## WORK TO BE COMPLETED
Lift every line from the entries that includes the word "password".

## AVAILABLE DATA
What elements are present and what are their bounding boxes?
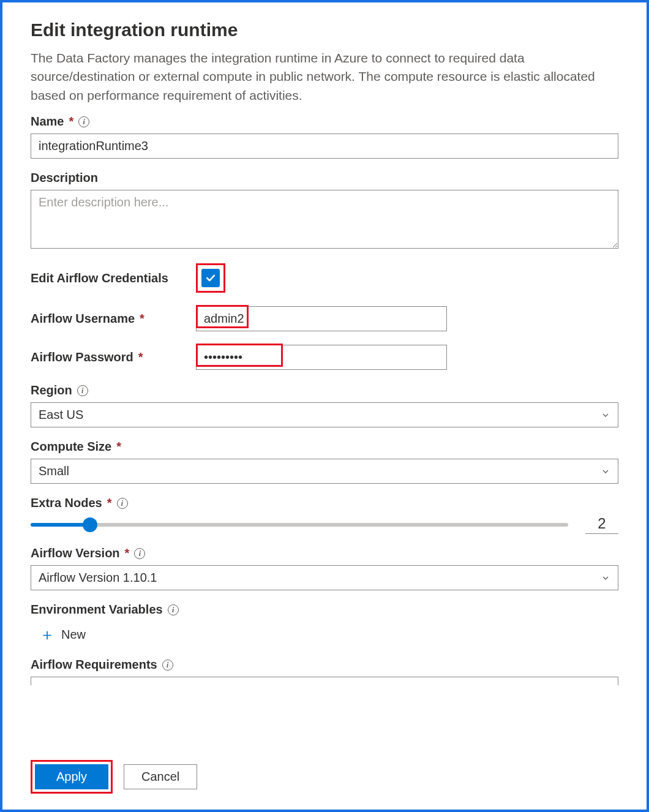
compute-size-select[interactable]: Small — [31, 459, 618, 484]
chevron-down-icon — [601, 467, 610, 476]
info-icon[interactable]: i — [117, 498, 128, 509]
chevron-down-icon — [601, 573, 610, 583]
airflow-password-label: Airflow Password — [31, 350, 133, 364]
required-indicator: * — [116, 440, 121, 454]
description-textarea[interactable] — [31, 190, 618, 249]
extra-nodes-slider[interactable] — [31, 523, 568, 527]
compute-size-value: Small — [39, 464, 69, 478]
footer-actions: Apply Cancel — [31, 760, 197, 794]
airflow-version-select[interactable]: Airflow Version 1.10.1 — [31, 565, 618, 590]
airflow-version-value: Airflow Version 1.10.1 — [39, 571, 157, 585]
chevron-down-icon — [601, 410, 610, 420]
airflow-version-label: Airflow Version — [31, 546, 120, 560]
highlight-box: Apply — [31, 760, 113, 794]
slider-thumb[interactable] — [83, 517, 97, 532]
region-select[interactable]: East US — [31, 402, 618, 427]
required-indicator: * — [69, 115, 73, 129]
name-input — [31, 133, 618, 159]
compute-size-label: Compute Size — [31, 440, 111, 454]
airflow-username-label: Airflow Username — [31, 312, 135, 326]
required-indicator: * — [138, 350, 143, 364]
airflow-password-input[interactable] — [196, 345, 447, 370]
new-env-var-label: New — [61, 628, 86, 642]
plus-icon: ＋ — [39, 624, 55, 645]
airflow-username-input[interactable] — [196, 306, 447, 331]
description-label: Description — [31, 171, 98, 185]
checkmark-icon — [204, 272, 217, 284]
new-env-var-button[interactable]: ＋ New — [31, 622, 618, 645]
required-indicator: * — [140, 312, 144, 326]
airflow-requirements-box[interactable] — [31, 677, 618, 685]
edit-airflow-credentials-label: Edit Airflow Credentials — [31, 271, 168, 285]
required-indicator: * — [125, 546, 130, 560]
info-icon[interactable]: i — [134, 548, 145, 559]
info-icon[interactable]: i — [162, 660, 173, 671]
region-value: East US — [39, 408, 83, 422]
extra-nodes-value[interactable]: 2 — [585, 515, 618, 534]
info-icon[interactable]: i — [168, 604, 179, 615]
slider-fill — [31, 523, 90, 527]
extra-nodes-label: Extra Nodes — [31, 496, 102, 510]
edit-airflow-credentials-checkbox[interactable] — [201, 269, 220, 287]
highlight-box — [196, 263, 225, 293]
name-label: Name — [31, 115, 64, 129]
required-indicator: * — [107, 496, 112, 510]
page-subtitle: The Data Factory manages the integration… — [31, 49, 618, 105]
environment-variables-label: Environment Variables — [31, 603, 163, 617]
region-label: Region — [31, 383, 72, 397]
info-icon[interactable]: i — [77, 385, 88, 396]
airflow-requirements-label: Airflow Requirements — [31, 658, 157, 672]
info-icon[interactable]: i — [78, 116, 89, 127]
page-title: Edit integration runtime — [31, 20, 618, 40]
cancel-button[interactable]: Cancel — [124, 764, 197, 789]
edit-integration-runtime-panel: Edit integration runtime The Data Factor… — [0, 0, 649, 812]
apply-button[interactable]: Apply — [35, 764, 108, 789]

## RESULT OF THIS TASK
airflow-password-label: Airflow Password — [31, 350, 133, 364]
airflow-password-input[interactable] — [196, 345, 447, 370]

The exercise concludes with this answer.